Ally and LGBTQ Professionals State Their Roles In Promoting Inclusion and Countering Discrimination (Part 2)
Our findings from a workshop concerning Allies and the resources we need for a diverse and inclusive work space.
This is the THIRD article of our series. Start from the beginning here:
Our findings from a workshop concerning Allies and the resources we need for a diverse and inclusive work space. The…medium.com
Space to learn and grow
We’ve become familiar with the term ‘safe space’ as being a place void of discrimination where people can feel assured that they will be respected. Allies play a pivotal role in upholding a safe space at work. Our workshop participants highlight that the concept of safe spaces must grow beyond ideals of defending minorities from inappropriate comments and actions. Instead, we need to aim for is a space that fosters mutual understanding.
Accept people’s choice in their identity
We all can relate to the feeling of frustration or annoyance when someone invalidates our expressed wishes and identities. Likely familiar is the example of an uncomfortable conversation that begins by asking someone, “so, where are you from?” When the person answers with a place that does not match a preconceived idea of their origins based on their looks, the response from the interrogator, “no, I mean, where are you really from?” is a thorn in the side. Even with the best of intentions, we can make assumptions about our colleagues that are wrong or hold ingrained biases that are hard to change. Our workshop participants noted a strategy for Allies and LGBTQ colleagues to avoid thorny misrepresentations is to pay attention to, and accept, a colleague’s expressed identity.
A colleague’s preferred pronouns, for example, are not based on a whim. When a person asserts how they wish to be addressed in the workplace, ignoring their choice because you think they do not “fit” their desired gender pronouns is unacceptable.
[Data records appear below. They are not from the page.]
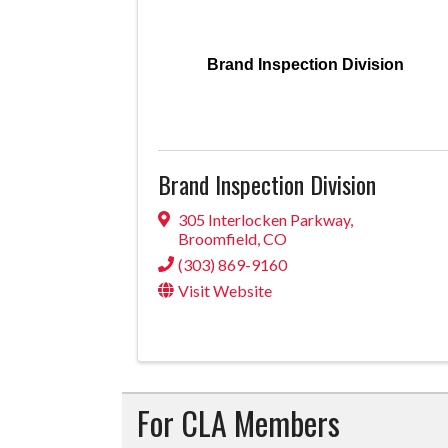
Brand Inspection Division
Brand Inspection Division
305 Interlocken Parkway
,
Broomfield
,
CO
(303) 869-9160
Visit Website
For CLA Members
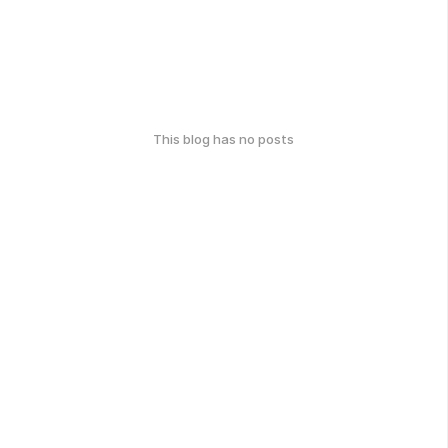
This blog has no posts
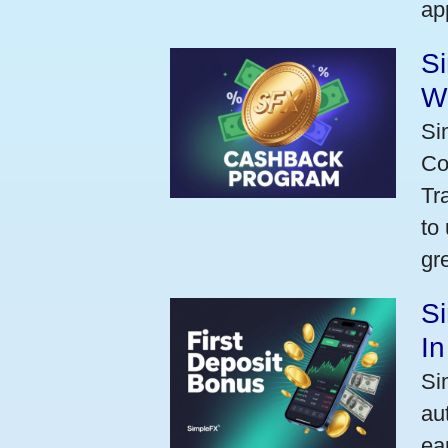
ap
S
W
Si
Co
Tr
to
gr
Si
I
Si
au
ea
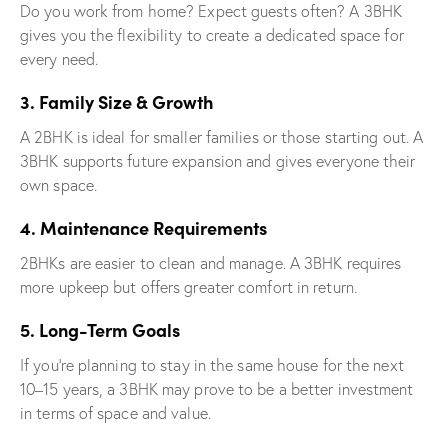
Do you work from home? Expect guests often? A 3BHK
gives you the flexibility to create a dedicated space for
every need.
3. Family Size & Growth
A 2BHK is ideal for smaller families or those starting out. A
3BHK supports future expansion and gives everyone their
own space.
4. Maintenance Requirements
2BHKs are easier to clean and manage. A 3BHK requires
more upkeep but offers greater comfort in return.
5. Long-Term Goals
If you’re planning to stay in the same house for the next
10–15 years, a 3BHK may prove to be a better investment
in terms of space and value.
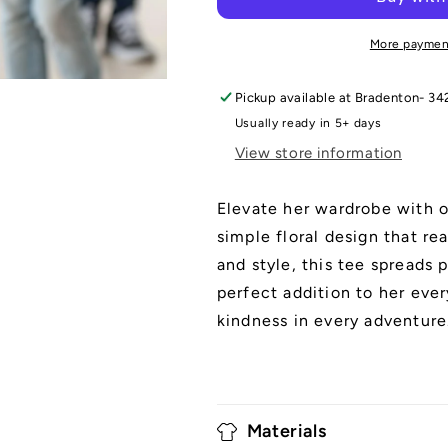
Tee
Tee
More paymen
Pickup available at
Bradenton- 34
Usually ready in 5+ days
View store information
Elevate her wardrobe with o
simple floral design that re
and style, this tee spreads 
perfect addition to her ever
kindness in every adventure
Materials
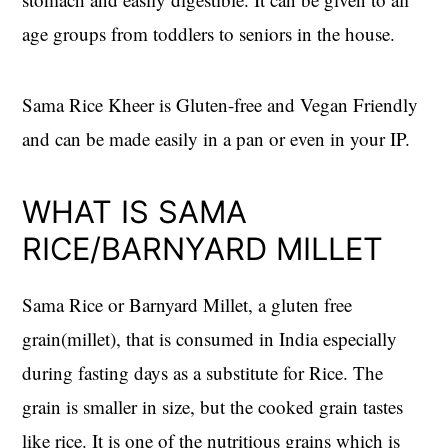
age groups from toddlers to seniors in the house.
Sama Rice Kheer is Gluten-free and Vegan Friendly
and can be made easily in a pan or even in your IP.
WHAT IS SAMA
RICE/BARNYARD MILLET
Sama Rice or Barnyard Millet, a gluten free
grain(millet), that is consumed in India especially
during fasting days as a substitute for Rice. The
grain is smaller in size, but the cooked grain tastes
like rice. It is one of the nutritious grains which is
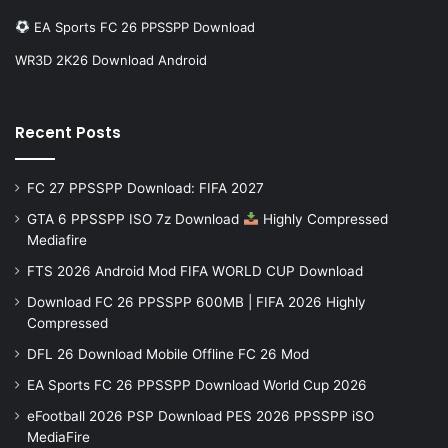
EA Sports FC 26 PPSSPP Download
WR3D 2K26 Download Android
Recent Posts
FC 27 PPSSPP Download: FIFA 2027
GTA 6 PPSSPP ISO 7z Download
Highly Compressed
Mediafire
FTS 2026 Android Mod FIFA WORLD CUP Download
Download FC 26 PPSSPP 600MB | FIFA 2026 Highly
Compressed
DFL 26 Download Mobile Offline FC 26 Mod
EA Sports FC 26 PPSSPP Download World Cup 2026
eFootball 2026 PSP Download PES 2026 PPSSPP iSO
MediaFire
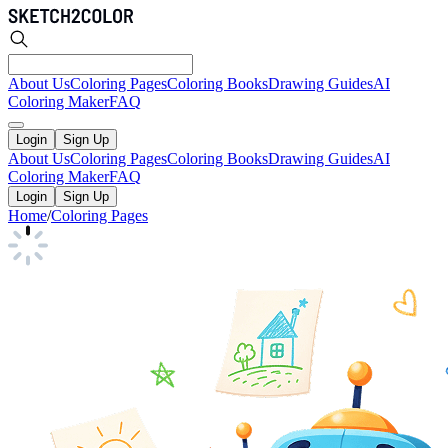
About Us
Coloring Pages
Coloring Books
Drawing Guides
AI
Coloring Maker
FAQ
Login
Sign Up
About Us
Coloring Pages
Coloring Books
Drawing Guides
AI
Coloring Maker
FAQ
Login
Sign Up
Home
/
Coloring Pages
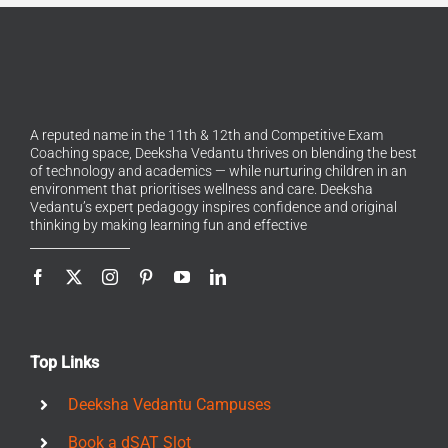
A reputed name in the 11th & 12th and Competitive Exam
Coaching space, Deeksha Vedantu thrives on blending the best
of technology and academics — while nurturing children in an
environment that prioritises wellness and care. Deeksha
Vedantu’s expert pedagogy inspires confidence and original
thinking by making learning fun and effective
Top Links
Deeksha Vedantu Campuses
Book a dSAT Slot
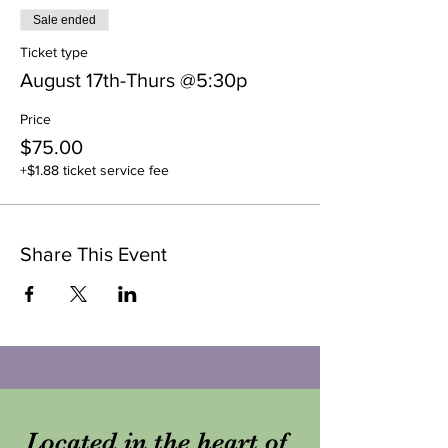
Sale ended
Ticket type
August 17th-Thurs @5:30p
Price
$75.00
+$1.88 ticket service fee
Share This Event
Located in the heart of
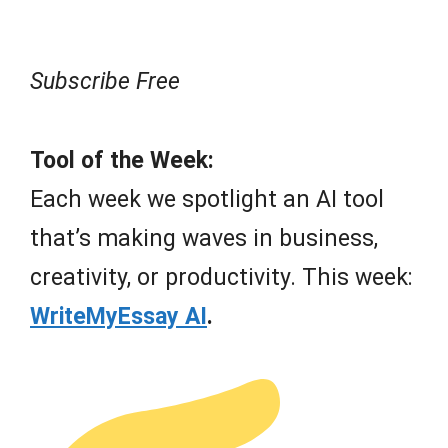
Subscribe Free
Tool of the Week:
Each week we spotlight an AI tool
that’s making waves in business,
creativity, or productivity. This week:
WriteMyEssay AI
.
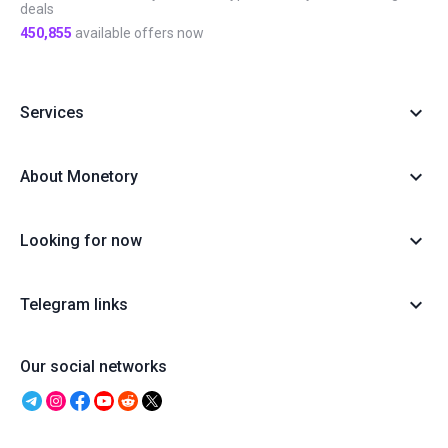
deals
450,855
available offers now
Services
About Monetory
Looking for now
Telegram links
Our social networks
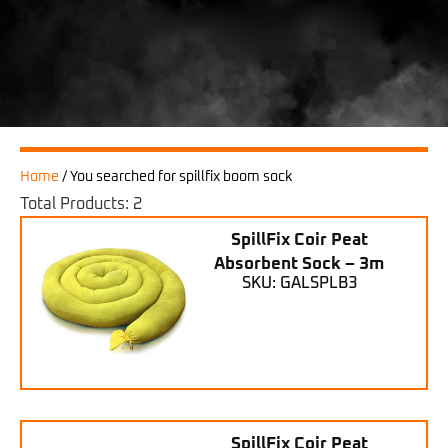
Home
/
You searched for spillfix boom sock
Total Products: 2
SpillFix Coir Peat
Absorbent Sock – 3m
SKU: GALSPLB3
SpillFix Coir Peat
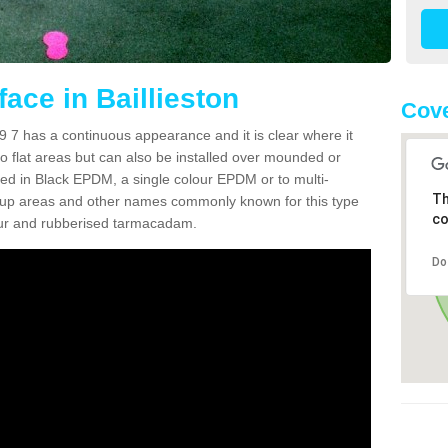
ace in Baillieston
Cove
9 7 has a continuous appearance and it is clear where it
 to flat areas but can also be installed over mounded or
lled in Black EPDM, a single colour EPDM or to multi-
Th
en up areas and other names commonly known for this type
co
pour and rubberised tarmacadam.
Do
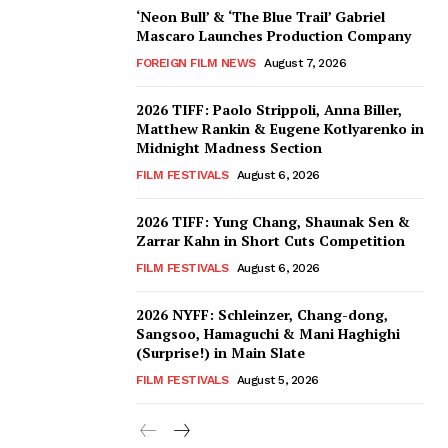
‘Neon Bull’ & ‘The Blue Trail’ Gabriel
Mascaro Launches Production Company
FOREIGN FILM NEWS
August 7, 2026
2026 TIFF: Paolo Strippoli, Anna Biller,
Matthew Rankin & Eugene Kotlyarenko in
Midnight Madness Section
FILM FESTIVALS
August 6, 2026
2026 TIFF: Yung Chang, Shaunak Sen &
Zarrar Kahn in Short Cuts Competition
FILM FESTIVALS
August 6, 2026
2026 NYFF: Schleinzer, Chang-dong,
Sangsoo, Hamaguchi & Mani Haghighi
(Surprise!) in Main Slate
FILM FESTIVALS
August 5, 2026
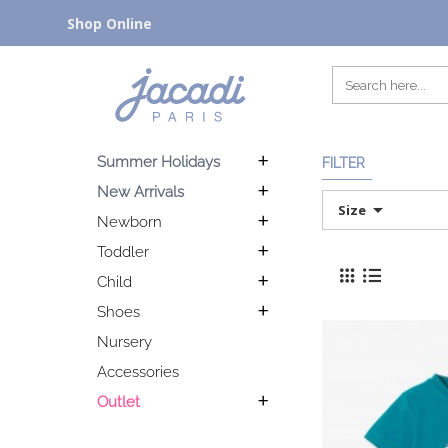
Shop Online
Summer Holidays
FILTER
New Arrivals
Size
Newborn
Toddler
Child
Shoes
Nursery
Accessories
Outlet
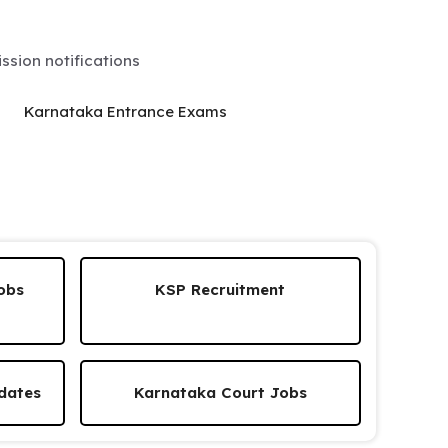
sion notifications
Karnataka Entrance Exams
obs
KSP Recruitment
dates
Karnataka Court Jobs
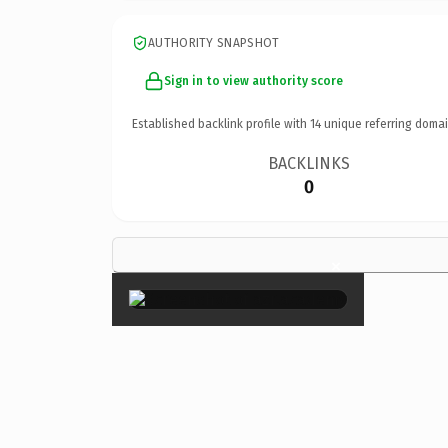
AUTHORITY SNAPSHOT
Sign in to view authority score
Established backlink profile with
14
unique referring domai
BACKLINKS
0
×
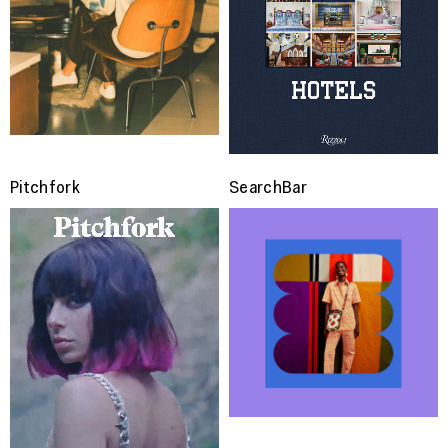
Pitchfork
SearchBar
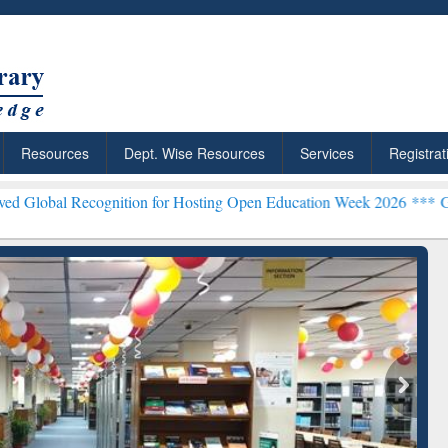
Resources
Dept. Wise Resources
Services
Registrat
cognition for Hosting Open Education Week 2026 ***
Grammarly Prem
ResearchRabbit: Citation-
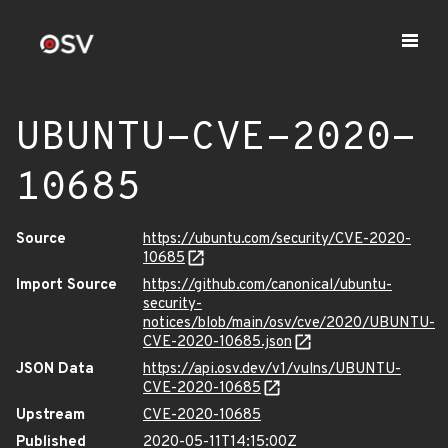
UBUNTU-CVE-2020-
10685
Source
https://ubuntu.com/security/CVE-2020-
10685
Import Source
https://github.com/canonical/ubuntu-
security-
notices/blob/main/osv/cve/2020/UBUNTU-
CVE-2020-10685.json
JSON Data
https://api.osv.dev/v1/vulns/UBUNTU-
CVE-2020-10685
Upstream
CVE-2020-10685
Published
2020-05-11T14:15:00Z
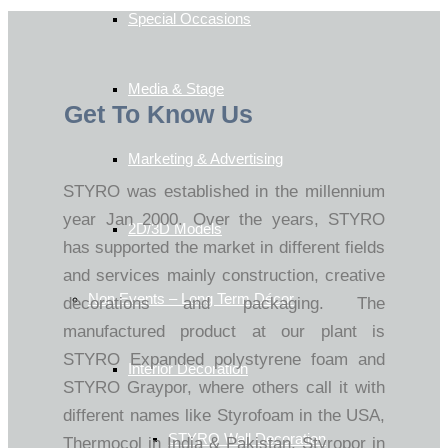
Special Occasions
Media & Stage
Get To Know Us
Marketing & Advertising
STYRO was established in the millennium
year Jan 2000. Over the years, STYRO
2D/3D Models
has supported the market in different fields
and services mainly construction, creative
Non Events – Long Term Décor
decorations and packaging. The
manufactured product at our plant is
STYRO Expanded polystyrene foam and
Interior Decoration
STYRO Graypor, where others call it with
different names like Styrofoam in the USA,
STYRO Wall Decoration
Thermocol in India & Pakistan, Styropor in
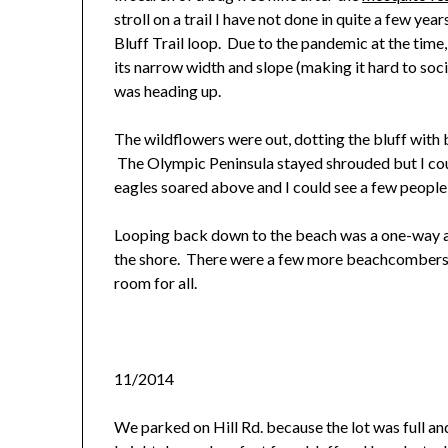
stroll on a trail I have not done in quite a few yea
Bluff Trail loop. Due to the pandemic at the time,
its narrow width and slope (making it hard to soci
was heading up.
The wildflowers were out, dotting the bluff with
The Olympic Peninsula stayed shrouded but I cou
eagles soared above and I could see a few people 
Looping back down to the beach was a one-way a
the shore. There were a few more beachcombers a
room for all.
11/2014
We parked on Hill Rd. because the lot was full an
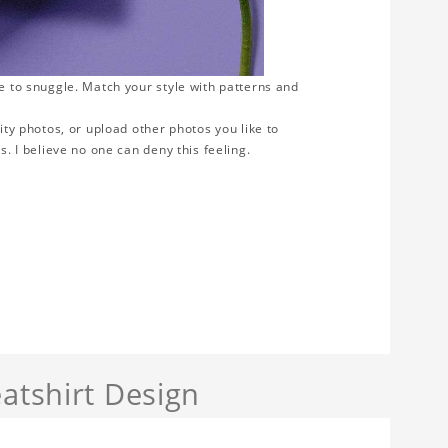
ve to snuggle. Match your style with patterns and
ity photos, or upload other photos you like to
s. I believe no one can deny this feeling.
atshirt Design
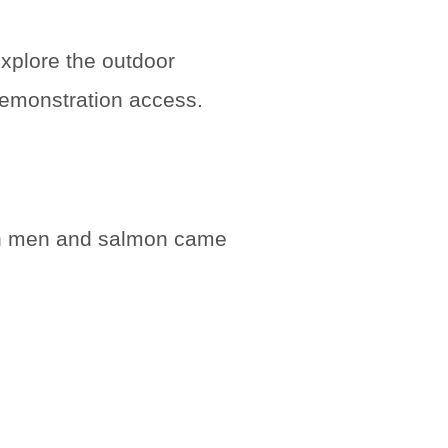
explore the outdoor
 demonstration access.
oth men and salmon came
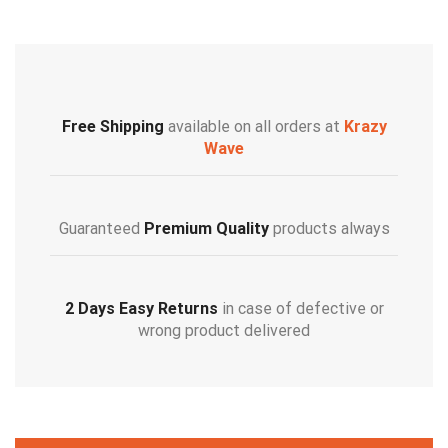
Free Shipping
available on all orders at
Krazy
Wave
Guaranteed
Premium Quality
products always
2 Days Easy Returns
in case of defective or
wrong product delivered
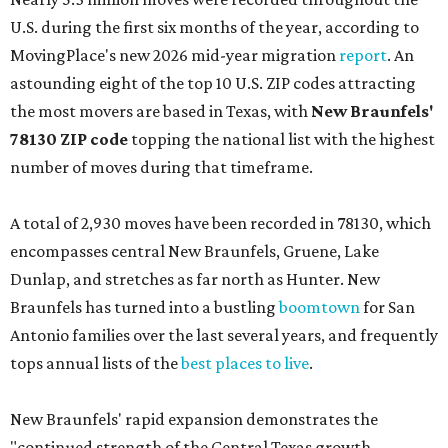
U.S. during the first six months of the year, according to
MovingPlace's new 2026 mid-year migration
report
. An
astounding eight of the top 10 U.S. ZIP codes attracting
the most movers are based in Texas, with
New Braunfels'
78130 ZIP code
topping the national list with the highest
number of moves during that timeframe.
A total of 2,930 moves have been recorded in 78130, which
encompasses central New Braunfels, Gruene, Lake
Dunlap, and stretches as far north as Hunter. New
Braunfels has turned into a bustling
boomtown
for San
Antonio families over the last several years, and frequently
tops annual lists of the
best places to live
.
New Braunfels' rapid expansion demonstrates the
"continued strength of the Central Texas growth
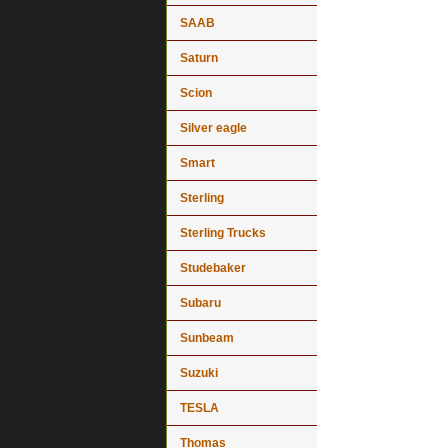
SAAB
Saturn
Scion
Silver eagle
Smart
Sterling
Sterling Trucks
Studebaker
Subaru
Sunbeam
Suzuki
TESLA
Thomas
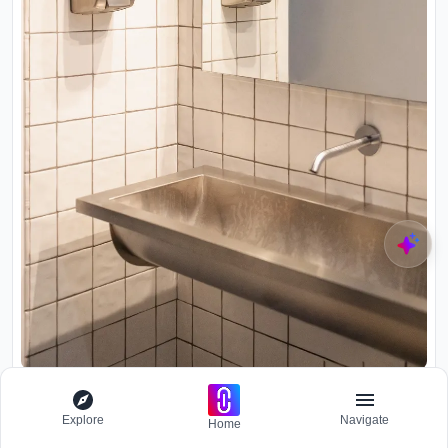
Corner washroom detail with white square tile and wall-mounted
soap dispensers above a limestone trough sink
Explore
Navigate
Home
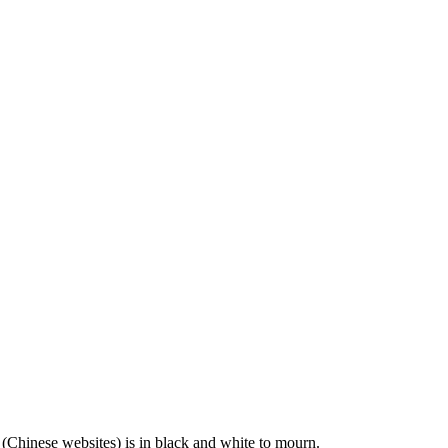
 (Chinese websites) is in black and white to mourn.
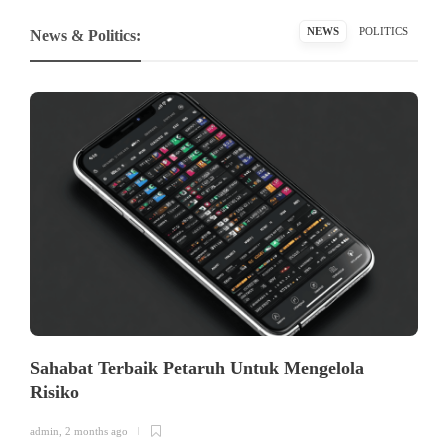
NEWS
POLITICS
News & Politics:
Sahabat Terbaik Petaruh Untuk Mengelola
Risiko
admin
,
2 months ago
a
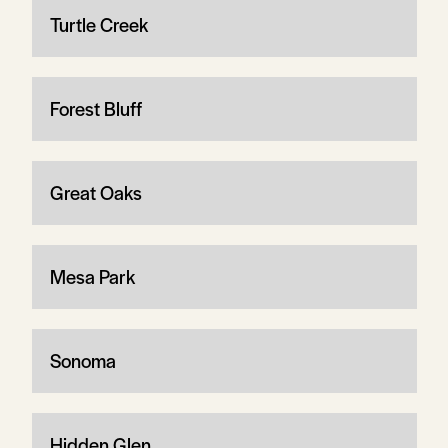
Turtle Creek
Forest Bluff
Great Oaks
Mesa Park
Sonoma
Hidden Glen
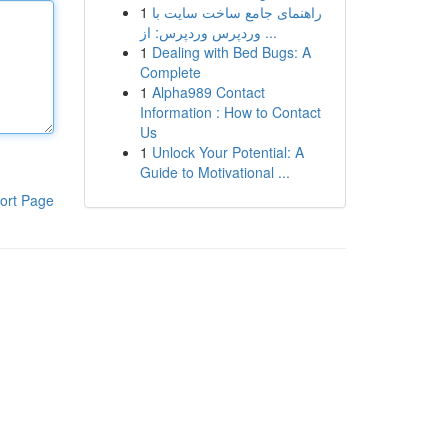
1
راهنمای جامع ساخت سایت با
وردپرس وردپرس: از ...
1
Dealing with Bed Bugs: A
Complete
1
Alpha989 Contact
Information : How to Contact
Us
1
Unlock Your Potential: A
Guide to Motivational ...
ort Page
Also consider the need to respect one’s expressed sexual orientation. A participant recalled a professional context where an effeminate male colleague stated he is heterosexual to fellow employees. A well-intentioned Ally wrongfully invalidated him in a misguided attempt to support inclusion; the Ally responded, “ah, don’t worry, it’s ok to be gay here. You can come out of the closet. No one cares.” The peeved emotions that followed could have been avoided by ditching stereotypes and understanding that individuals know best their own identity.
It takes time
“You just need to treat other people the way you would like to be treated, no matter which community you belong to. I think it takes effort from both sides to get more diversity and equality.”
Ensuring that a work environment is inclusive to all is journey that will be far from perfect on day one. Workshop participants from both camps expressed a need to view the establishment of a diverse and inclusive workplace as a step-wise process that requires long-term momentum. We must understand that educating and sensitizing the workforce on the needs of minorities will take time. With greater knowledge of the subject, we should expect an evolution in the roles employees want to assume in diversity initiatives, such as wanting to change from a passive ally to an active ally. Key to this growth is determination by both Allies and LGBTQ members to build a great workplace where being a minority is a non-issue.
Said or unsaid: both matter
Let’s face it, conversations in the workplace will often centre on topics unrelated to work. Talk about family, friends, dating and the Instagram-worthy moments of our social life are inevitable. These topics are prime ground for identifying someone as a gender, sex, or sexual minority. When a colleague does reveal their LGBTQ identity, Ally members at the workshop noted that the last thing anyone should do is “freak out”. In order for the “out” colleague to feel included, Ally members must be diligent in keeping their relationship with their colleagues consistent.
Diligence goes beyond beyond what is said and done. Retractive body language, the avoidance of certain topics of group conversation, and an employee’s uncommon silence are more subtle hints that members of the workforce may feel excluded or ostracised. Consider the following two examples. One workshop participant recounted the professional situation where employees had a shared conversation about family building. One-by-one, colleagues were asked about their aspirations of partnership and childbearing; the only person overlooked in the conversation was an “out”, gay colleague, where his office mates decided to end the conversation at that point. Rather than include him, his colleagues decided to avoid treading on what they thought might be a contentious issue. You can imagine the unnecessary tension in the air. In a previous article, we describe how lesbian and gay employees at a major bank would consistently state they were single in order to hide their same-sex partnerships (see section, “Attention all employees: we know”); their “perpetual absence” of partnership was an obvious facade that upper management eventually called it out as due to an un-inclusive work environment. Here we exemplify that Allies in the workplace should be vigilant of such unsaid contexts in order to ensure LGBTQ members remain treated just like anyone else.